#### Your instructions
Among the entries, find the lines with the string "that" and copy them.

#### Dataset records

#####

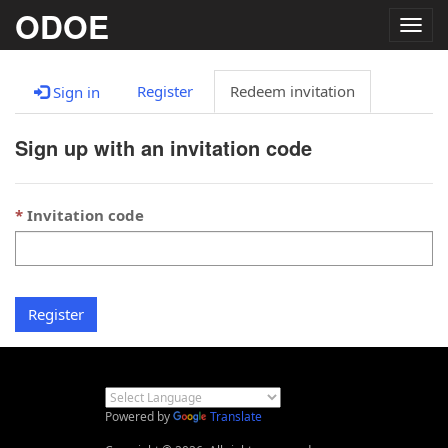
ODOE
Togg
navig
Register
Redeem invitation
Sign in
Sign up with an invitation code
Invitation code
Register
Powered by
Translate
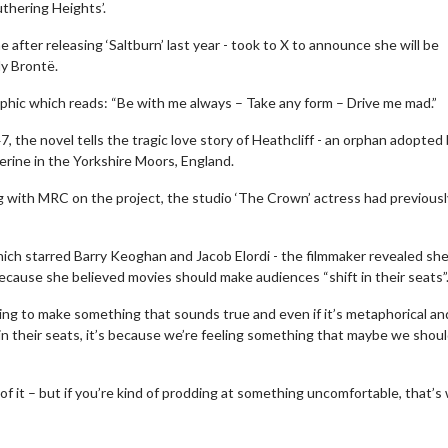
uthering Heights’.
fter releasing ‘Saltburn’ last year - took to X to announce she will be
ly Brontë.
raphic which reads: “Be with me always – Take any form – Drive me mad.”
, the novel tells the tragic love story of Heathcliff - an orphan adopted
rine in the Yorkshire Moors, England.
ng with MRC on the project, the studio ‘The Crown’ actress had previousl
which starred Barry Keoghan and Jacob Elordi - the filmmaker revealed sh
because she believed movies should make audiences “shift in their seats”
ming to make something that sounds true and even if it’s metaphorical an
in their seats, it’s because we’re feeling something that maybe we shoul
of it – but if you’re kind of prodding at something uncomfortable, that’s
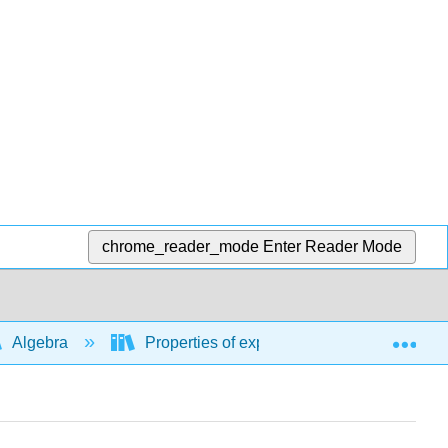
chrome_reader_mode
Enter Reader Mode
Exp
Algebra
Properties of exponents, rational exponent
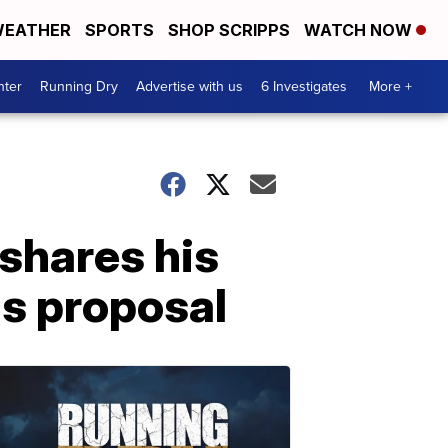
EATHER
SPORTS
SHOP SCRIPPS
WATCH NOW
nter
Running Dry
Advertise with us
6 Investigates
More +
shares his
s proposal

#####

#### Final answer
ming to make something that sounds true and even if it’s metaphorical an
in their seats, it’s because we’re feeling something that maybe we shoul
of it – but if you’re kind of prodding at something uncomfortable, that’s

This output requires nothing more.